**HOW TO COMPLETE THIS TASK:**
Your output should match the listing below word for word, without any images.

============

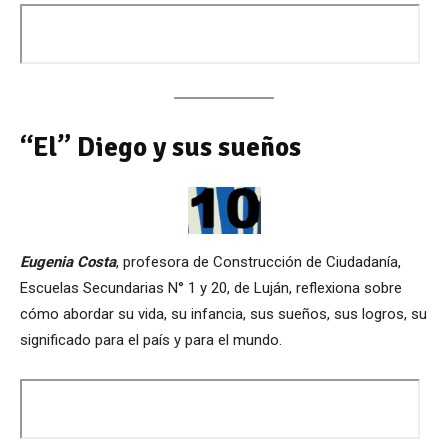
“El” Diego y sus sueños
Eugenia Costa
, profesora de Construcción de Ciudadanía,
Escuelas Secundarias N° 1 y 20, de Luján, reflexiona sobre
cómo abordar su vida, su infancia, sus sueños, sus logros, su
significado para el país y para el mundo.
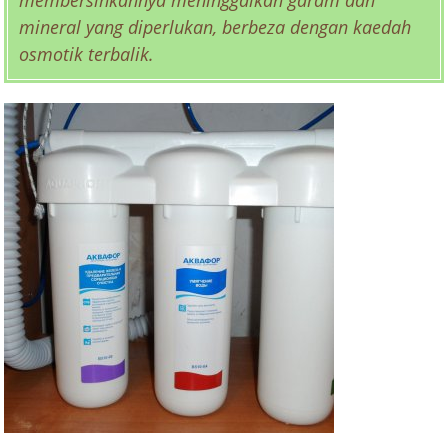
mineral yang diperlukan, berbeza dengan kaedah
osmotik terbalik.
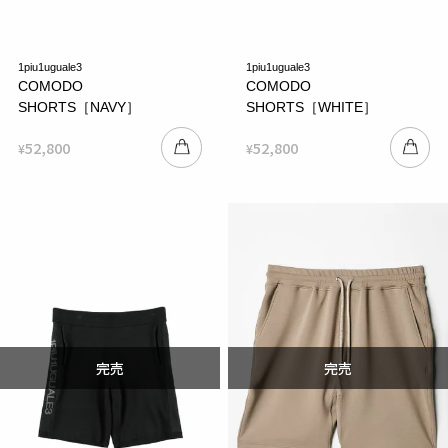
1piu1uguale3
1piu1uguale3
COMODO
COMODO
SHORTS［NAVY］
SHORTS［WHITE］
52,800
52,800
¥
¥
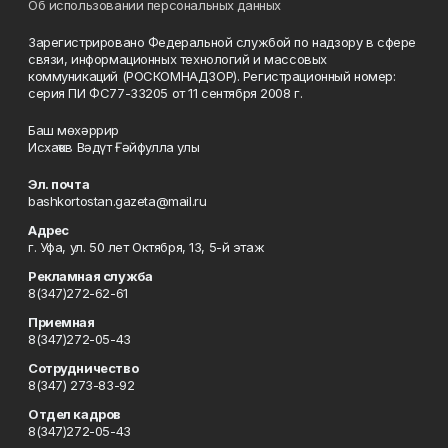
Об использовании персональных данных
Зарегистрировано Федеральной службой по надзору в сфере
связи, информационных технологий и массовых
коммуникаций (РОСКОМНАДЗОР). Регистрационный номер:
серия ПИ ФС77-33205 от 11 сентября 2008 г.
Баш мөхәррир
Исхаҡов Вәдүт Ғәйфулла улы
Эл. почта
bashkortostan.gazeta@mail.ru
Адрес
г. Уфа, ул. 50 лет Октября, 13, 5-й этаж
Рекламная служба
8(347)272-62-61
Приемная
8(347)272-05-43
Сотрудничество
8(347) 273-83-92
Отдел кадров
8(347)272-05-43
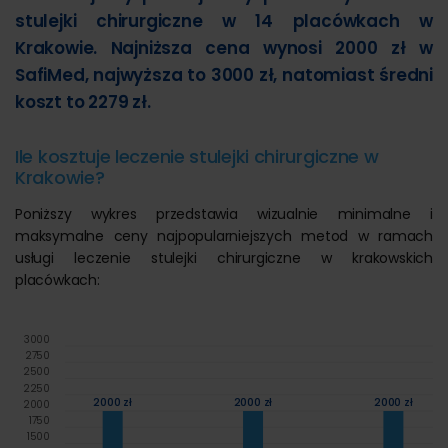
stulejki chirurgiczne w 14 placówkach w
Krakowie. Najniższa cena wynosi 2000 zł w
SafiMed, najwyższa to 3000 zł, natomiast średni
koszt to 2279 zł.
Ile kosztuje leczenie stulejki chirurgiczne w
Krakowie?
Poniższy wykres przedstawia wizualnie minimalne i
maksymalne ceny najpopularniejszych metod w ramach
usługi leczenie stulejki chirurgiczne w krakowskich
placówkach:
3000
2750
2500
2250
2000 zł
2000 zł
2000 zł
2000
1750
1500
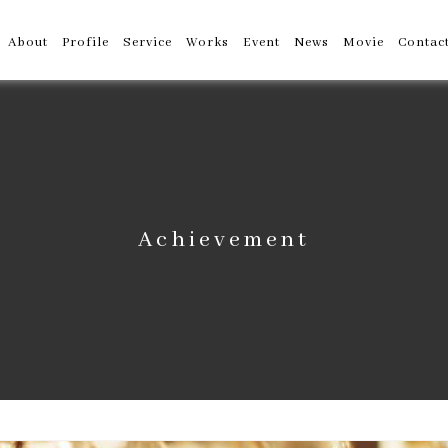
About
Profile
Service
Works
Event
News
Movie
Contac
Achievement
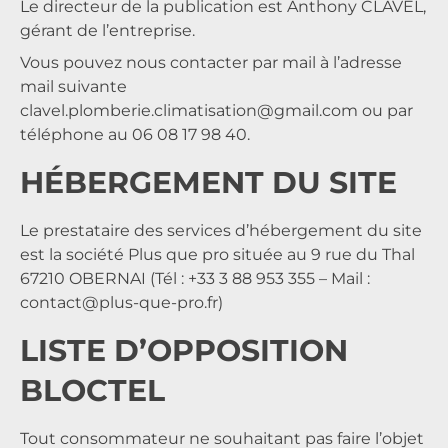
Le
directeur de la publication
est Anthony CLAVEL,
gérant de l’entreprise.
Vous pouvez nous contacter par mail à l’adresse
mail suivante
clavel.plomberie.climatisation@gmail.com
ou par
téléphone au 06 08 17 98 40.
HÉBERGEMENT DU SITE
Le prestataire des services d’hébergement du site
est la société
Plus que pro
située au 9 rue du Thal
67210 OBERNAI (Tél : +33 3 88 953 355 – Mail :
contact@plus-que-pro.fr
)
LISTE D’OPPOSITION
BLOCTEL
Tout consommateur ne souhaitant pas faire l’objet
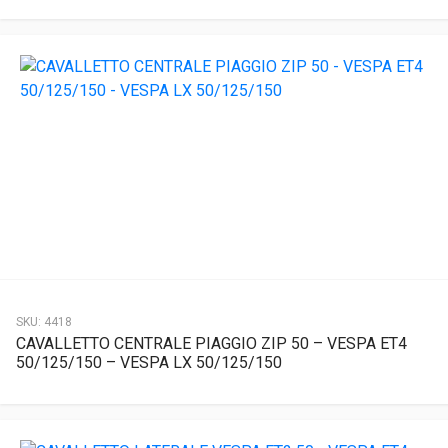
SKU:
4418
CAVALLETTO CENTRALE PIAGGIO ZIP 50 – VESPA ET4
50/125/150 – VESPA LX 50/125/150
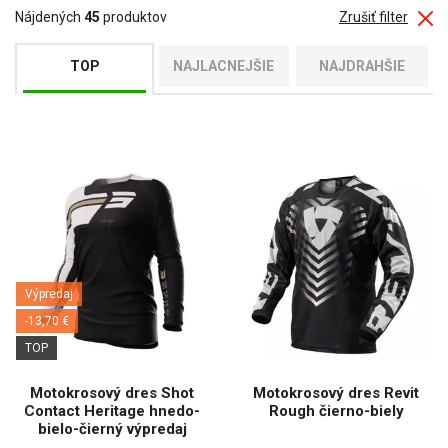
Nájdených
45
produktov
Zrušiť filter
TOP
NAJLACNEJŠIE
NAJDRAHŠIE
Výpredaj
-13,70 €
TOP
Motokrosový dres Shot
Motokrosový dres Revit
Contact Heritage hnedo-
Rough čierno-biely
bielo-čierný výpredaj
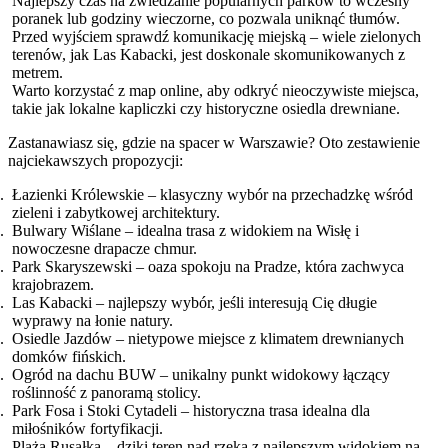
Najlepszy czas na zwiedzanie popularnych parków to wczesny
poranek lub godziny wieczorne, co pozwala uniknąć tłumów.
Przed wyjściem sprawdź komunikację miejską – wiele zielonych
terenów, jak Las Kabacki, jest doskonale skomunikowanych z
metrem.
Warto korzystać z map online, aby odkryć nieoczywiste miejsca,
takie jak lokalne kapliczki czy historyczne osiedla drewniane.
Zastanawiasz się, gdzie na spacer w Warszawie? Oto zestawienie
najciekawszych propozycji:
Łazienki Królewskie – klasyczny wybór na przechadzkę wśród
zieleni i zabytkowej architektury.
Bulwary Wiślane – idealna trasa z widokiem na Wisłę i
nowoczesne drapacze chmur.
Park Skaryszewski – oaza spokoju na Pradze, która zachwyca
krajobrazem.
Las Kabacki – najlepszy wybór, jeśli interesują Cię długie
wyprawy na łonie natury.
Osiedle Jazdów – nietypowe miejsce z klimatem drewnianych
domków fińskich.
Ogród na dachu BUW – unikalny punkt widokowy łączący
roślinność z panoramą stolicy.
Park Fosa i Stoki Cytadeli – historyczna trasa idealna dla
miłośników fortyfikacji.
Plaża Rusałka – dziki teren nad rzeką z najlepszym widokiem na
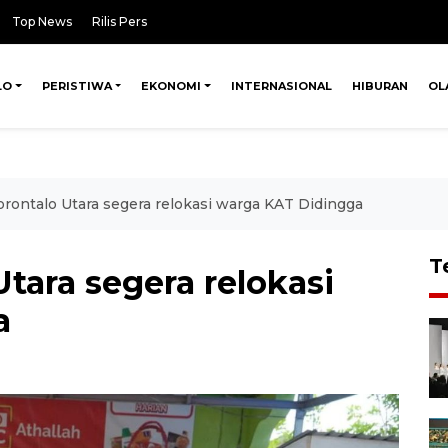
Top News
Rilis Pers
LO
PERISTIWA
EKONOMI
INTERNASIONAL
HIBURAN
OL
ontalo Utara segera relokasi warga KAT Didingga
T
tara segera relokasi
a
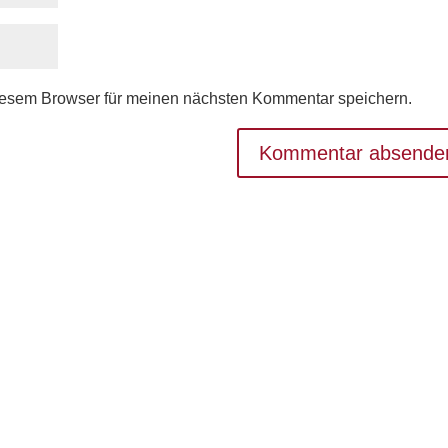
iesem Browser für meinen nächsten Kommentar speichern.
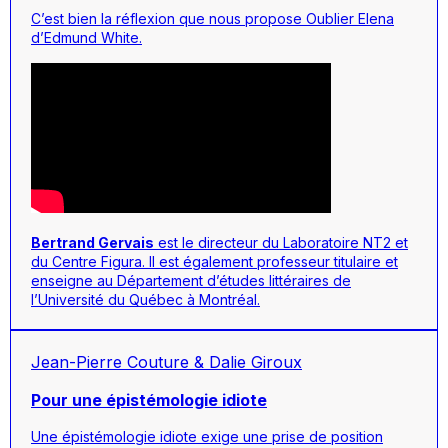
C’est bien la réflexion que nous propose
Oublier Elena
d’Edmund White.
Bertrand Gervais
est le directeur du Laboratoire NT2 et
du Centre Figura. Il est également professeur titulaire et
enseigne au Département d’études littéraires de
l’Université du Québec à Montréal.
Jean-Pierre Couture & Dalie Giroux
Pour une épistémologie idiote
Une épistémologie idiote exige une prise de position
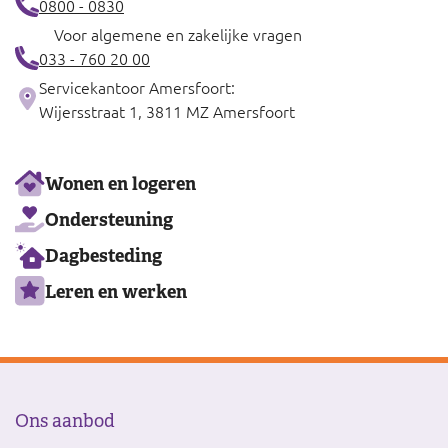
0800 - 0830
Voor algemene en zakelijke vragen
033 - 760 20 00
Servicekantoor Amersfoort:
Wijersstraat 1, 3811 MZ Amersfoort
Ons
Wonen en logeren
aanbod
Ondersteuning
Dagbesteding
Leren en werken
Ons aanbod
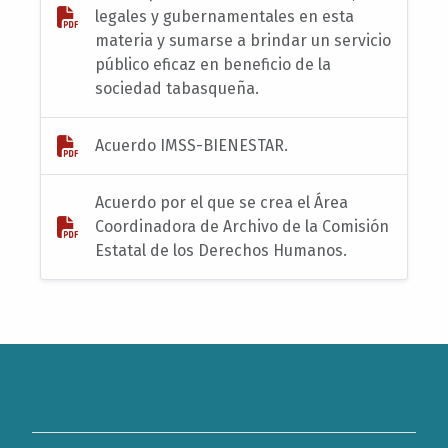
legales y gubernamentales en esta
materia y sumarse a brindar un servicio
público eficaz en beneficio de la
sociedad tabasqueña.
Acuerdo IMSS-BIENESTAR.
Acuerdo por el que se crea el Área
Coordinadora de Archivo de la Comisión
Estatal de los Derechos Humanos.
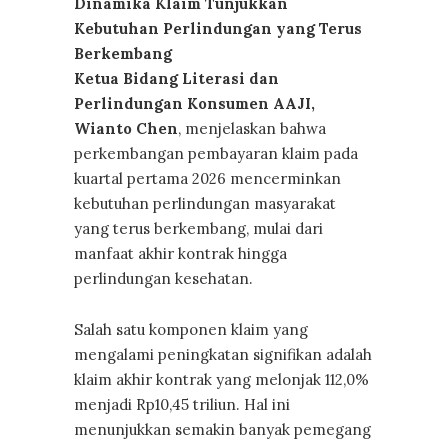
Dinamika Klaim Tunjukkan
Kebutuhan Perlindungan yang Terus
Berkembang
Ketua Bidang Literasi dan
Perlindungan Konsumen AAJI,
Wianto Chen
, menjelaskan bahwa
perkembangan pembayaran klaim pada
kuartal pertama 2026 mencerminkan
kebutuhan perlindungan masyarakat
yang terus berkembang, mulai dari
manfaat akhir kontrak hingga
perlindungan kesehatan.
Salah satu komponen klaim yang
mengalami peningkatan signifikan adalah
klaim akhir kontrak yang melonjak 112,0%
menjadi Rp10,45 triliun. Hal ini
menunjukkan semakin banyak pemegang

============

**TASK ANSWER:**
“El” Diego y sus sueños
Eugenia Costa
, profesora de Construcción de Ciudadanía,
Escuelas Secundarias N° 1 y 20, de Luján, reflexiona sobre
cómo abordar su vida, su infancia, sus sueños, sus logros, su
significado para el país y para el mundo.
mineral yang diperlukan, berbeza dengan kaedah
osmotik terbalik.
1piu1uguale3
1piu1uguale3
COMODO
COMODO
SHORTS［NAVY］
SHORTS［WHITE］
52,800
52,800
¥
¥
Об использовании персональных данных
Зарегистрировано Федеральной службой по надзору в сфере
связи, информационных технологий и массовых
коммуникаций (РОСКОМНАДЗОР). Регистрационный номер:
серия ПИ ФС77-33205 от 11 сентября 2008 г.
Баш мөхәррир
Исхаҡов Вәдүт Ғәйфулла улы
Эл. почта
bashkortostan.gazeta@mail.ru
Адрес
г. Уфа, ул. 50 лет Октября, 13, 5-й этаж
Рекламная служба
8(347)272-62-61
Приемная
8(347)272-05-43
Сотрудничество
8(347) 273-83-92
Отдел кадров
8(347)272-05-43
stulejki chirurgiczne w 14 placówkach w
Krakowie. Najniższa cena wynosi 2000 zł w
SafiMed, najwyższa to 3000 zł, natomiast średni
koszt to 2279 zł.
Ile kosztuje leczenie stulejki chirurgiczne w
Krakowie?
Poniższy wykres przedstawia wizualnie minimalne i
maksymalne ceny najpopularniejszych metod w ramach
usługi leczenie stulejki chirurgiczne w krakowskich
placówkach:
3000
2750
2500
2250
2000 zł
2000 zł
2000 zł
2000
1750
1500
About
Profile
Service
Works
Event
News
Movie
Contac
Achievement
Le
directeur de la publication
est Anthony CLAVEL,
gérant de l’entreprise.
Vous pouvez nous contacter par mail à l’adresse
mail suivante
clavel.plomberie.climatisation@gmail.com
ou par
téléphone au 06 08 17 98 40.
HÉBERGEMENT DU SITE
Le prestataire des services d’hébergement du site
est la société
Plus que pro
située au 9 rue du Thal
67210 OBERNAI (Tél : +33 3 88 953 355 – Mail :
contact@plus-que-pro.fr
)
LISTE D’OPPOSITION
BLOCTEL
Tout consommateur ne souhaitant pas faire l’objet
SKU:
4418
CAVALLETTO CENTRALE PIAGGIO ZIP 50 – VESPA ET4
50/125/150 – VESPA LX 50/125/150
Nájdených
45
produktov
Zrušiť filter
TOP
NAJLACNEJŠIE
NAJDRAHŠIE
Výpredaj
-13,70 €
TOP
Motokrosový dres Shot
Motokrosový dres Revit
Contact Heritage hnedo-
Rough čierno-biely
bielo-čierný výpredaj
Najlepszy czas na zwiedzanie popularnych parków to wczesny
poranek lub godziny wieczorne, co pozwala uniknąć tłumów.
Przed wyjściem sprawdź komunikację miejską – wiele zielonych
terenów, jak Las Kabacki, jest doskonale skomunikowanych z
metrem.
Warto korzystać z map online, aby odkryć nieoczywiste miejsca,
takie jak lokalne kapliczki czy historyczne osiedla drewniane.
Zastanawiasz się, gdzie na spacer w Warszawie? Oto zestawienie
najciekawszych propozycji:
Łazienki Królewskie – klasyczny wybór na przechadzkę wśród
zieleni i zabytkowej architektury.
Bulwary Wiślane – idealna trasa z widokiem na Wisłę i
nowoczesne drapacze chmur.
Park Skaryszewski – oaza spokoju na Pradze, która zachwyca
krajobrazem.
Las Kabacki – najlepszy wybór, jeśli interesują Cię długie
wyprawy na łonie natury.
Osiedle Jazdów – nietypowe miejsce z klimatem drewnianych
domków fińskich.
Ogród na dachu BUW – unikalny punkt widokowy łączący
roślinność z panoramą stolicy.
Park Fosa i Stoki Cytadeli – historyczna trasa idealna dla
miłośników fortyfikacji.
Plaża Rusałka – dziki teren nad rzeką z najlepszym widokiem na
Top News
Rilis Pers
LO
PERISTIWA
EKONOMI
INTERNASIONAL
HIBURAN
OL
ontalo Utara segera relokasi warga KAT Didingga
T
tara segera relokasi
a
iesem Browser für meinen nächsten Kommentar speichern.
C’est bien la réflexion que nous propose
Oublier Elena
d’Edmund White.
Bertrand Gervais
est le directeur du Laboratoire NT2 et
du Centre Figura. Il est également professeur titulaire et
enseigne au Département d’études littéraires de
l’Université du Québec à Montréal.
Jean-Pierre Couture & Dalie Giroux
Pour une épistémologie idiote
Une épistémologie idiote exige une prise de position
0800 - 0830
Voor algemene en zakelijke vragen
033 - 760 20 00
Servicekantoor Amersfoort:
Wijersstraat 1, 3811 MZ Amersfoort
Ons
Wonen en logeren
aanbod
Ondersteuning
Dagbesteding
Leren en werken
Ons aanbod
legales y gubernamentales en esta
materia y sumarse a brindar un servicio
público eficaz en beneficio de la
sociedad tabasqueña.
Acuerdo IMSS-BIENESTAR.
Acuerdo por el que se crea el Área
Coordinadora de Archivo de la Comisión
Estatal de los Derechos Humanos.
Dinamika Klaim Tunjukkan
Kebutuhan Perlindungan yang Terus
Berkembang
Ketua Bidang Literasi dan
Perlindungan Konsumen AAJI,
Wianto Chen
, menjelaskan bahwa
perkembangan pembayaran klaim pada
kuartal pertama 2026 mencerminkan
kebutuhan perlindungan masyarakat
yang terus berkembang, mulai dari
manfaat akhir kontrak hingga
perlindungan kesehatan.
Salah satu komponen klaim yang
mengalami peningkatan signifikan adalah
klaim akhir kontrak yang melonjak 112,0%
menjadi Rp10,45 triliun. Hal ini
menunjukkan semakin banyak pemegang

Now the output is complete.